Gerstenfeld L, Beldekas J C, Sonenshein G E, Franzblau C
J Biol Chem. 1984 Jul 25;259(14):9158-62.
The processing of type III and type I procollagen molecules in cultured bovine aortic smooth muscle cells was investigated. The molecular identities of the processing intermediates of type III and type I procollagen were characterized by analysis of the radioactive collagenous components using mammalian collagenase and pepsin digestions and cyanogen bromide peptide mapping. The results indicate that the processed intermediates for procollagen type III and type I are their respective pC components. Although the processing pathways for both collagen types are the same, data from pulse-chase experiments suggest that the rates at which the processing occurs are different. Type I procollagen is processed more rapidly to its intermediate than is type III procollagen. The type I pC intermediate is almost completely processed to alpha-chains and a significant portion of these fully processed molecules remains in a soluble form even after 11 h. In the same time period, the type III pC intermediate is slowly converted to alpha-chains. Since beta-aminopropionitrile was not employed in these studies, significant accumulation of collagen chains into the insoluble extracellular matrix was observed during the chase period.

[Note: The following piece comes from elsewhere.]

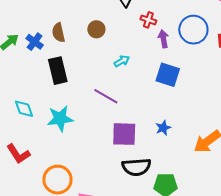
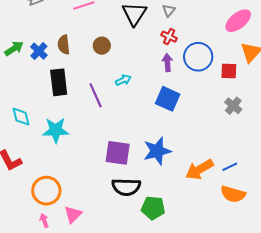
red cross: (148, 20) -> (169, 37), moved
purple line: (106, 96) -> (96, 95), moved, turned 30
blue star: (163, 128) -> (157, 151), size x1.8

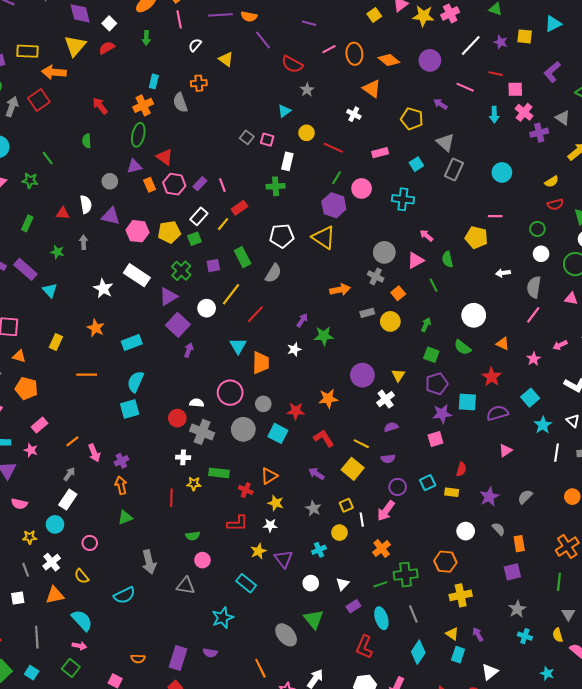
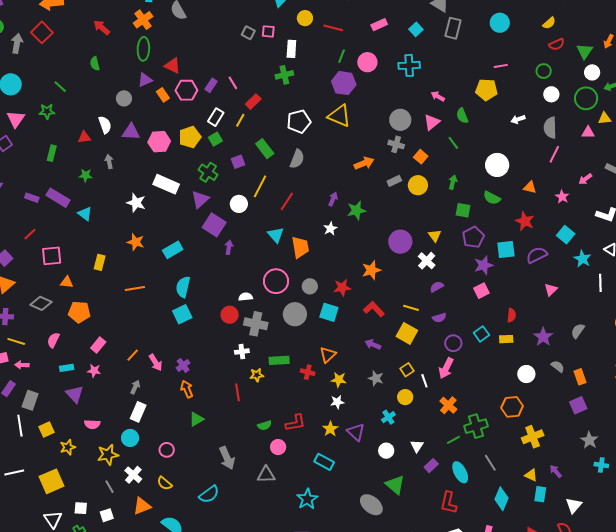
red L-shape: (238, 523) -> (295, 423), moved
yellow star: (30, 537) -> (108, 455), size x1.5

研究了培养的牛主动脉平滑肌细胞中III型和I型前胶原分子的加工过程。通过使用哺乳动物胶原酶和胃蛋白酶消化以及溴化氰肽图谱分析放射性胶原成分,对III型和I型前胶原加工中间体的分子特性进行了表征。结果表明,III型和I型前胶原的加工中间体分别是它们各自的pC成分。虽然两种胶原类型的加工途径相同,但脉冲追踪实验的数据表明加工发生的速率不同。I型前胶原比III型前胶原更快地加工成其中间体。I型pC中间体几乎完全加工成α链,即使在11小时后,这些完全加工的分子中有很大一部分仍以可溶形式存在。在同一时间段内,III型pC中间体缓慢转化为α链。由于这些研究中未使用β-氨基丙腈,在追踪期内观察到胶原链大量积累到不溶性细胞外基质中。